Bridge in Illinois and Kentucky

The Metropolis Bridge is a railroad bridge which spans the Ohio River at Metropolis, Illinois. Originally built for the Chicago, Burlington and Quincy Railroad, construction began in 1914 under the direction of engineer Ralph Modjeski.

The bridge consists of the following: (from north to south)

- Deck plate-girder approach spans
- One riveted, 9-panel Parker through truss
- Five pin-connected, Pennsylvania through trusses
- One pin-connected, 8-panel Pratt deck truss
- Deck plate-girder approach spans

Total length of the bridge is 6424 ft. The largest span stretches 708 ft, and remains the longest pin-connected simple through truss span in the world. Cost of the bridge when built was $4,000,000.

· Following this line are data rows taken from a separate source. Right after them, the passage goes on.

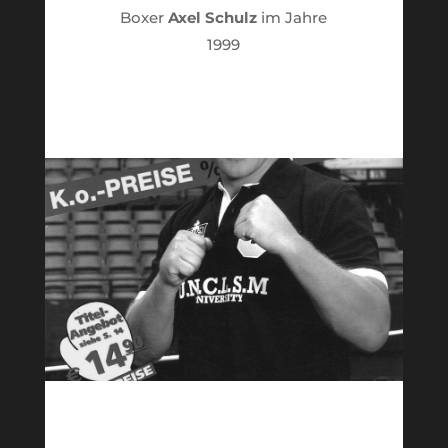
Boxer
Axel Schulz
im Jahre
1999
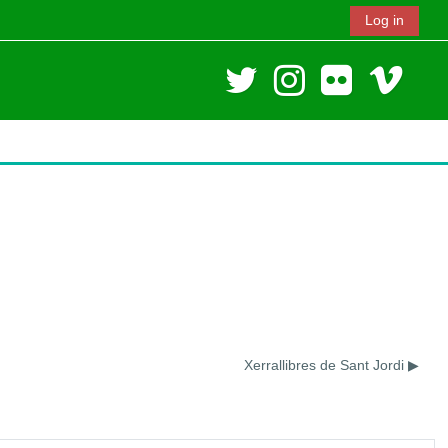
Log in
Xerrallibres de Sant Jordi ▶︎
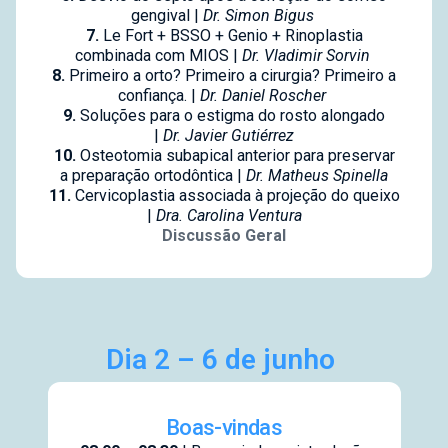
gengival |
Dr. Simon Bigus
7.
Le Fort + BSSO + Genio + Rinoplastia
combinada com MIOS |
Dr. Vladimir Sorvin
8.
Primeiro a orto? Primeiro a cirurgia? Primeiro a
confiança. |
Dr. Daniel Roscher
9.
Soluções para o estigma do rosto alongado
|
Dr. Javier Gutiérrez
10.
Osteotomia subapical anterior para preservar
a preparação ortodôntica |
Dr. Matheus Spinella
11.
Cervicoplastia associada à projeção do queixo
|
Dra. Carolina Ventura
Discussão Geral
Dia 2 – 6 de junho
Boas-vindas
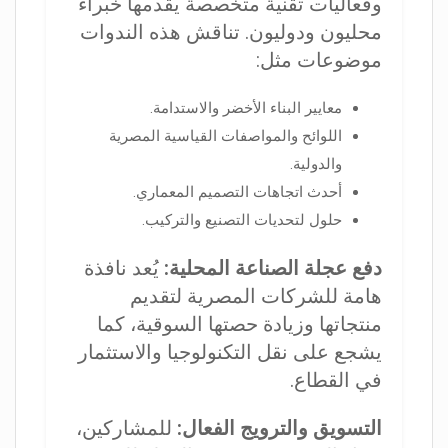
وفعاليات تقنية متخصصة يقدمها خبراء
محليون ودوليون. تناقش هذه الندوات
موضوعات مثل:
معايير البناء الأخضر والاستدامة.
اللوائح والمواصفات القياسية المصرية
والدولية.
أحدث اتجاهات التصميم المعماري.
حلول لتحديات التصنيع والتركيب.
دفع عجلة الصناعة المحلية:
يُعد نافذة
هامة للشركات المصرية لتقديم
منتجاتها وزيادة حصتها السوقية، كما
يشجع على نقل التكنولوجيا والاستثمار
في القطاع.
التسويق والترويج الفعال:
للمشاركين،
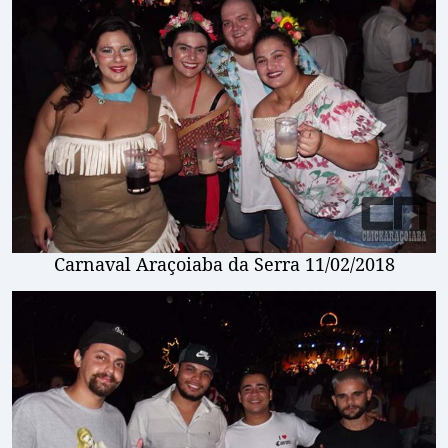
Carnaval Araçoiaba da Serra 11/02/2018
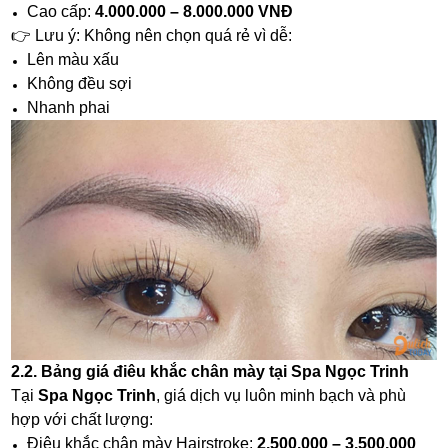
Cao cấp:
4.000.000 – 8.000.000 VNĐ
👉 Lưu ý: Không nên chọn quá rẻ vì dễ:
Lên màu xấu
Không đều sợi
Nhanh phai
2.2. Bảng giá điêu khắc chân mày tại Spa Ngọc Trinh
Tại
Spa Ngọc Trinh
, giá dịch vụ luôn minh bạch và phù
hợp với chất lượng:
Điêu khắc chân mày Hairstroke:
2.500.000 – 3.500.000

Not long after completion in 1917, ownership of the bridge was passed on to the Paducah and Illinois Railroad, a newly formed railroad jointly owned by the Chicago, Burlington and Quincy Railroad and Nashville, Chattanooga and St. Louis Railway. In 1925, the Illinois Central Railroad purchased a 1/3 share of the Paducah and Illinois Railroad, and assumed operations and maintenance, as the bridge served as an important link in their newly completed Edgewood-Fulton Cutoff route.

As of 2013, the bridge is still owned by the Paducah and Illinois Railroad, with operations managed by Illinois Central Railroad successor Canadian National Railway and bridge maintenance/inspection managed by the BNSF Railway, where it continues to see heavy use.